Church's Affordable Care Act protest to pass through Catonsville

In the past three years, the Rev. John Lombardi's pilgrimages have included walking through Spain to the tomb of Saint James, traveling to Peru to help charities and visiting Native American reservations in western United States.

This year, the Catholic priest from St. Peter Catholic Church and two dozen other members of the church started on July 29 a 100-mile trek from his church near the Maryland-Pennsylvania border in Hancock, Md., through Catonsville to Baltimore and the Basilica of the Assumption of the Blessed Virgin Mary.

The pilgrims will attend a 4:30 p.m.
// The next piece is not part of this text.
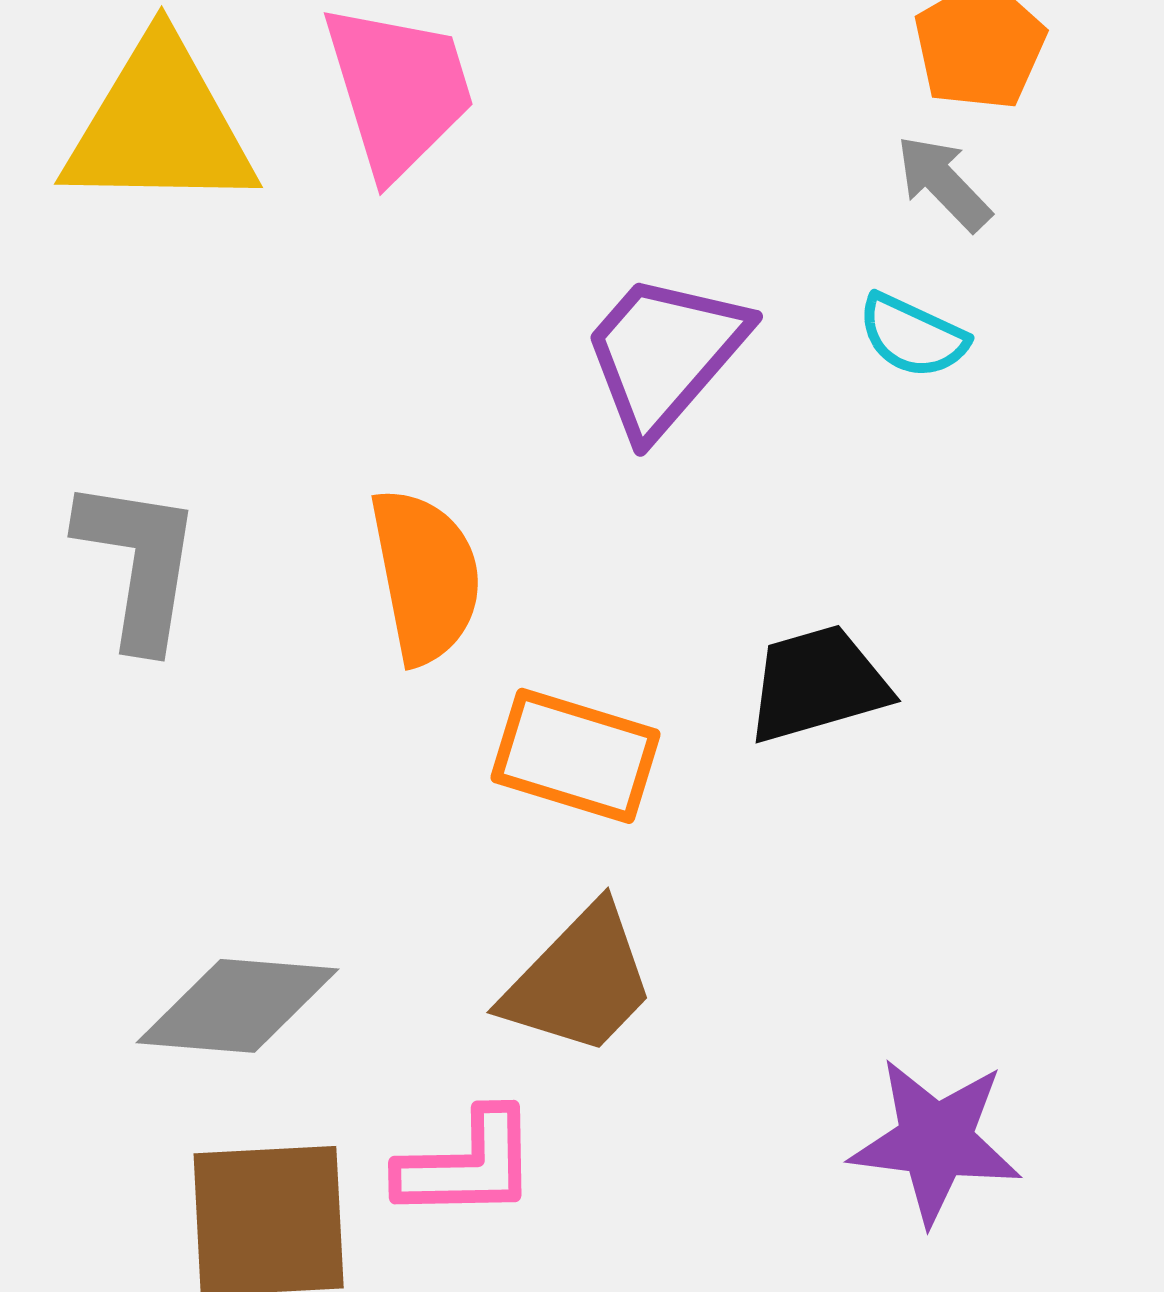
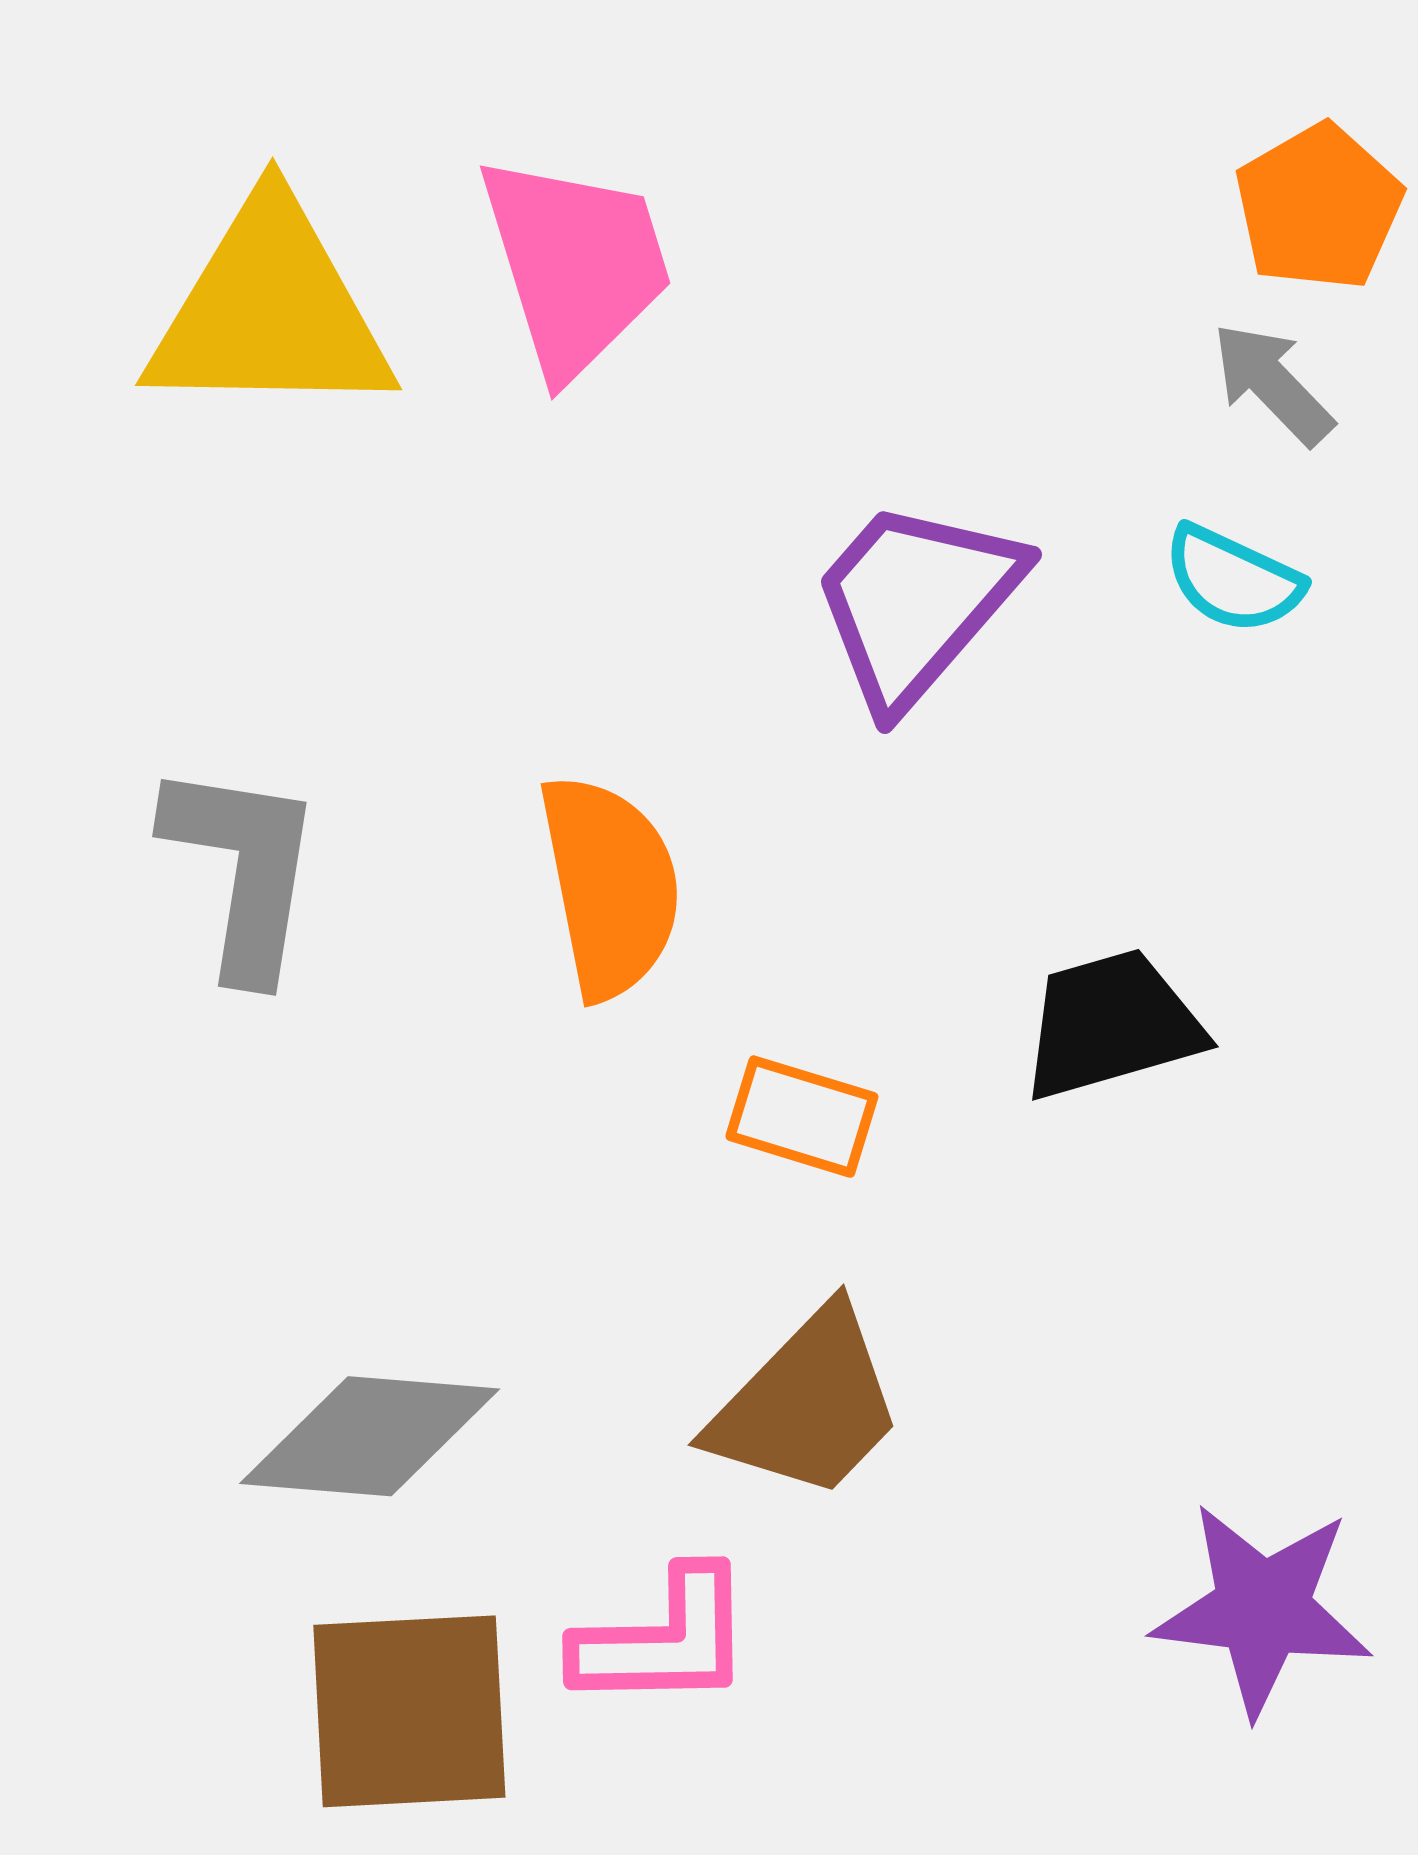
orange rectangle: (576, 756) -> (802, 1117), size x0.7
Mass Aug. 5 at the basilica and receive a blessing, Lombardi said.

The group's "Religious Freedom Walk 2012" is to bring attention to "the injustice of the federal mandate against Catholic churches, institutions and other private groups coercing them to provide contraception and sterilization procedures against their conscience and religious convictions," Lombardi said.

Initially, Lombardi planned an eight-day walk by himself to start July 29.

Then more than 20 people agreed to take part in the trip and others wanted to join for portions of the trip.

"A pilgrimage is an ancient, holy way to live one's faith and trust in God," Lombardi said.

"You put yourself at the mercy of the elements and the weather and pizza makers and hotels," he joked.

The group plans to walk into Catonsville via Baltimore National Pike before being picked up on Aug. 4 by Catonsville resident Laura Hamilton.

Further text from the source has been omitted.